What's the biggest problem? "Small business owners entered 2010 the same way they left 2009, depressed," said William Dunkelberg, NFIB chief economist. "The biggest problem continues to be a shortage of customers." That will tend to make life hard on a businessman. Of course, that biggest of problems won't be going away until the economy begins adding more jobs than it's destroying, and obviously small businesses aren't there yet. The Obama administration is betting that by creating an incentive to hire, it will change the math—firms will move from cutting jobs on net to adding jobs on net, which will increase the number of customers out there, which will, in turn, feed more hiring. Hopefully, that will be enough, but the proposed $33 billion looks awfully small given the 15 million unemployed.
A top Federal Reserve official said Monday U.S. monetary policy is too hot for China and Hong Kong and explained any trouble those nations ultimately face because of this situation arises from their own foreign exchange policies. “Because both the Chinese and Hong Kong economies are further along in their recovery phases than the U.S. economy, current U.S. monetary policy is likely to be excessively stimulatory for them,” Federal Reserve Bank of San Francisco President Janet Yellen said. “However, as both Hong Kong and the mainland are currently pegging to the dollar, they are both to some extent stuck with the policy the Federal Reserve has chosen to promote recovery,” she wrote in a bank Economic Letter published Monday. The central banker said that if China wants to prevent U.S. policies from overheating its economy and driving inflation, it will have to do something about its foreign exchange policy. “Increased exchange rate flexibility could mitigate growing inflationary concerns, and also act toward easing global imbalances and encouraging the development of the household sector, a shift the Chinese government now officially says it wants,” Yellen said.
3) Duncan Black:
Message: Focused On Jobs: It's the actual jobs that matter, not the trying to look like you're doing something on jobs. Realities of Congress, blah blah blah, but occasionally it'd be nice if that charismatic guy in the White House would try to move public opinion.

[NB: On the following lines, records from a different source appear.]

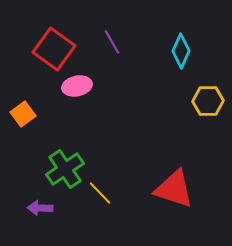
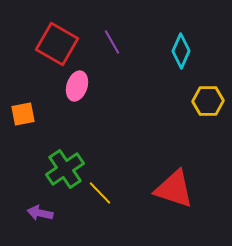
red square: moved 3 px right, 5 px up; rotated 6 degrees counterclockwise
pink ellipse: rotated 60 degrees counterclockwise
orange square: rotated 25 degrees clockwise
purple arrow: moved 5 px down; rotated 10 degrees clockwise
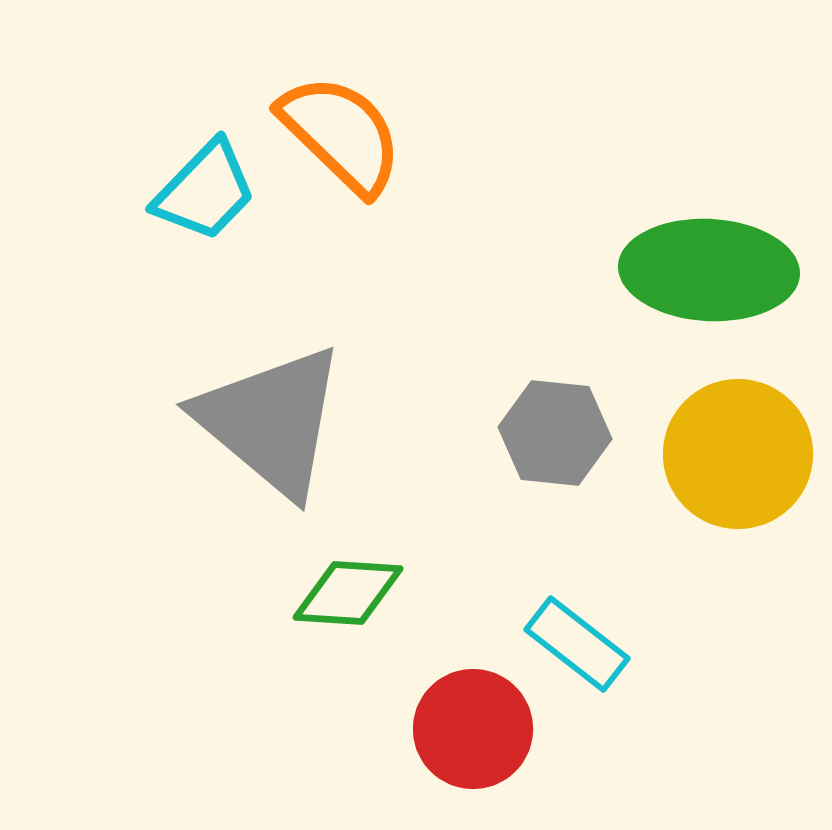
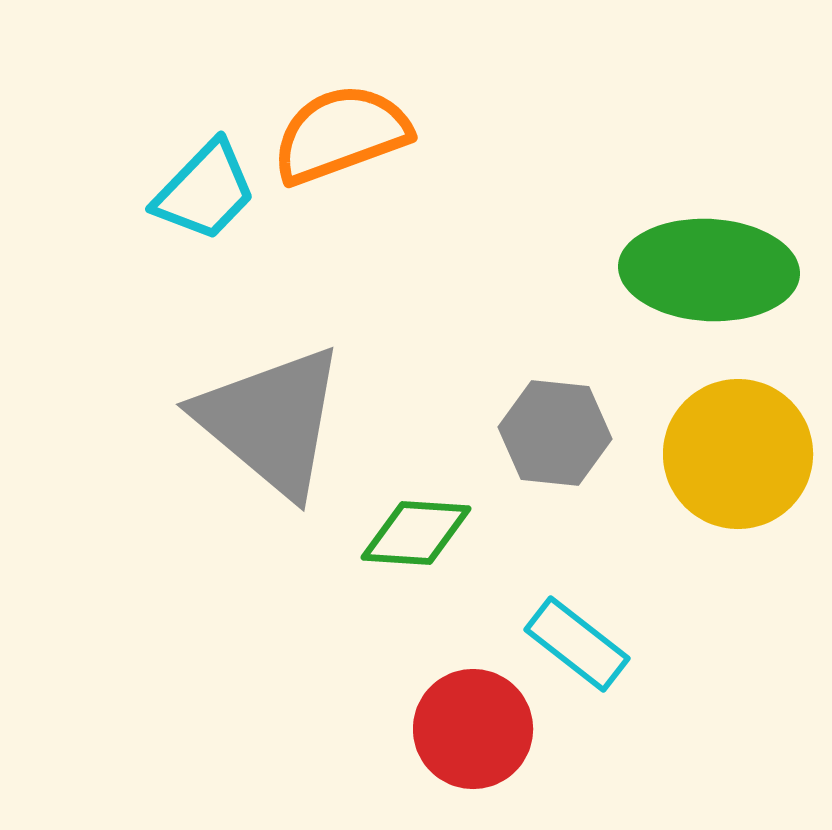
orange semicircle: rotated 64 degrees counterclockwise
green diamond: moved 68 px right, 60 px up
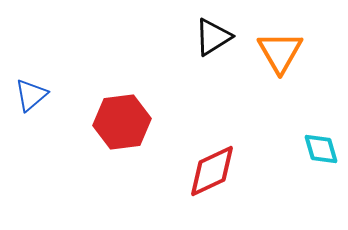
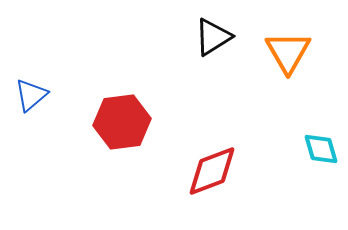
orange triangle: moved 8 px right
red diamond: rotated 4 degrees clockwise
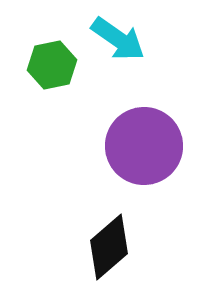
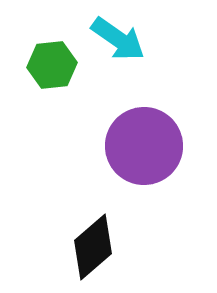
green hexagon: rotated 6 degrees clockwise
black diamond: moved 16 px left
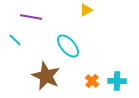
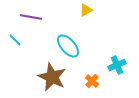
brown star: moved 6 px right, 1 px down
cyan cross: moved 16 px up; rotated 24 degrees counterclockwise
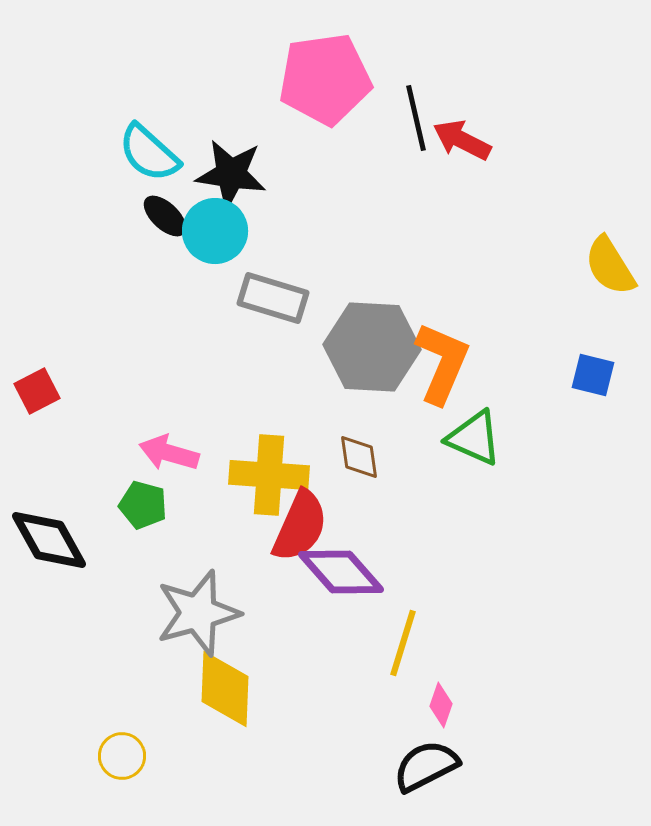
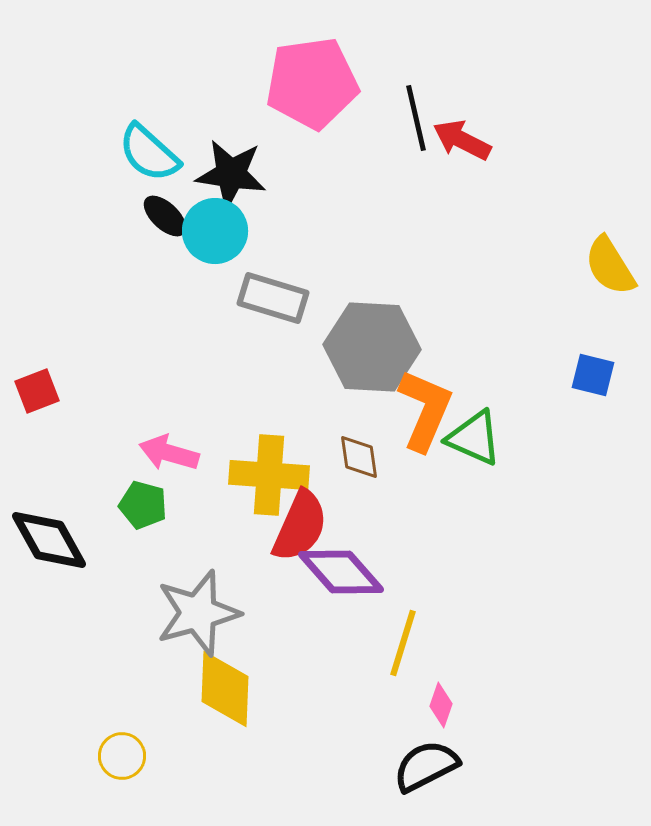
pink pentagon: moved 13 px left, 4 px down
orange L-shape: moved 17 px left, 47 px down
red square: rotated 6 degrees clockwise
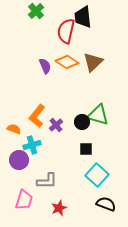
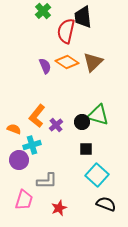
green cross: moved 7 px right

4) WORST ACT OF JOURNALISTIC MALPRACTICE I HAVE SEEN TODAY: Elisabeth Rosenthal of the New York Times misusing Roger Pielke as an expert on climate change. Outsourced to Ken Caldeira:
Does Roger Pielke Jr really believe that Pachauri is exaggerating the climate change problem in order to obtain more funds for his nonprofit research center? If Pielke is going to make insinuations in the New York Times about the ethics of Dr Pachauri, he owes it to us to make his beliefs clear. He should state clearly which of the following two statements he believes: (a) Dr Rajendra Pachauri is exaggerating the climate change problem in order to obtain more funds for his nonprofit research center. (b) Dr Rajendra Pachauri is not exaggerating the climate change problem in order to obtain more funds for his nonprofit research center.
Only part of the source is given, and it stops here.